After a season during which he never appeared for Norwich's first team and was reported to have failed to settle, Rees went home to Wales. He married Peggy Bell in the summer of 1948, and resumed his career with Briton Ferry Athletic. After he was recommended to Brighton & Hove Albion by former Welsh international player Les Jones and impressed in a trial, he returned to English football, albeit briefly. He made his Football League debut on 9 September 1949, in a 1–0 win away to Newport County, but played only once more for the League side before being released. He spent what was left of the season with Barry Town, for which he made 22 Southern League appearances. Rees spent the 1950–51 season back in the Football League, under the management of Les Jones at Scunthorpe & Lindsey United, newly elected to the Third Division North. He made 18 league appearances, mostly in the first half of the season, before returning to amateur football in Wales.

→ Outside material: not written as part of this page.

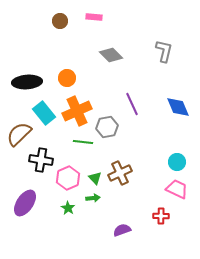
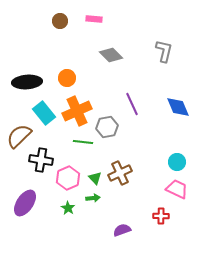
pink rectangle: moved 2 px down
brown semicircle: moved 2 px down
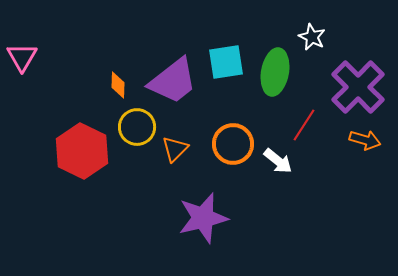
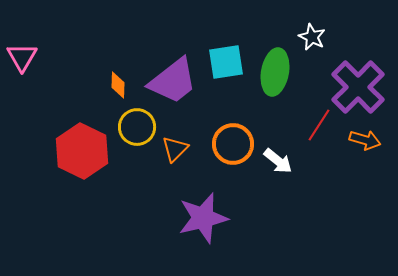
red line: moved 15 px right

Between 1952 and 1957, Rees played for Aberystwyth Town. He captained the team, played in 186 matches in which he scored 36 goals, and earned a reputation for the spectacular. A eulogistic piece on the club's website describes his 1953–54 goal of the season: "In a dazzling run from the half-way line he beat man after man, pulling out of his bag of tricks every sleight-of-foot in the soccer magician's handbook, before unleashing one of his specials." He also played for Milford United and Port Talbot Town.

Rees's death was registered in Swansea in April 2003.